Burned Out On Burning Man: Can The Artistic Free-For-All Go Green?

Burned Out On Burning Man: Can The Artistic Free-For-All Go Green?

POWERED BY 2,000 GALLONS OF PROPANE and 900 gallons of jet fuel, the mushroom cloud thundered across Nevada's Black Rock Desert, incinerating a 99-foot-tall wooden oil derrick and deluging thousands of art- and party-loving spectators with a 2.4-gigawatt blast of heat and light. Loudspeakers blared a dark, off-key rendition of "The Star-Spangled Banner." Eight towering, humanlike metal sculptures representing the world's religions bowed in worship before the flaming spectacle, said to symbolize the impending crash of our fossil-fuel-addicted civilization.

The Burning Man festival is notorious for such grandiose displays. Volunteer coordinator Kachina Katrina Zavalney was not amused.

"It made an obscene mess," she said, the frustration in her voice echoing a growing philosophical rift.
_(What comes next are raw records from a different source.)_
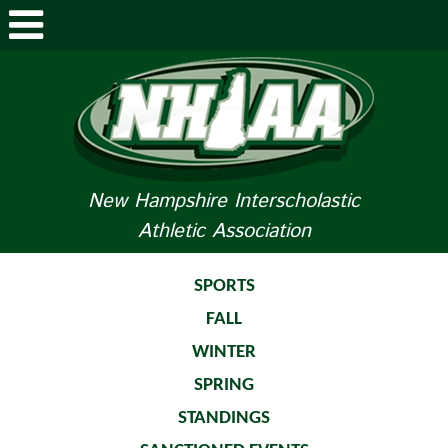
ABOUT NHIAA
STUDENTS/PARENTS
RELATED LINKS
New Hampshire Interscholastic
Athletic Association
SPORTS
SPORTS MEDICINE
SPORTS
FALL
TOURNAMENT INFO
WINTER
LIFE OF AN ATHLETE
SPRING
STANDINGS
For years "burners" have been trying to draw lines of ethical behavior in the desert sand. As last summer's "Crude Awakening" performance broiled the night sky with petrochemical flames, some confronted a question whose relevance resonates far beyond the annual encampment: With life on Earth now clearly at risk, how much waste, pollution, and hypocrisy can we humans justify in our pursuit of art, education, freedom, and--yes--fun?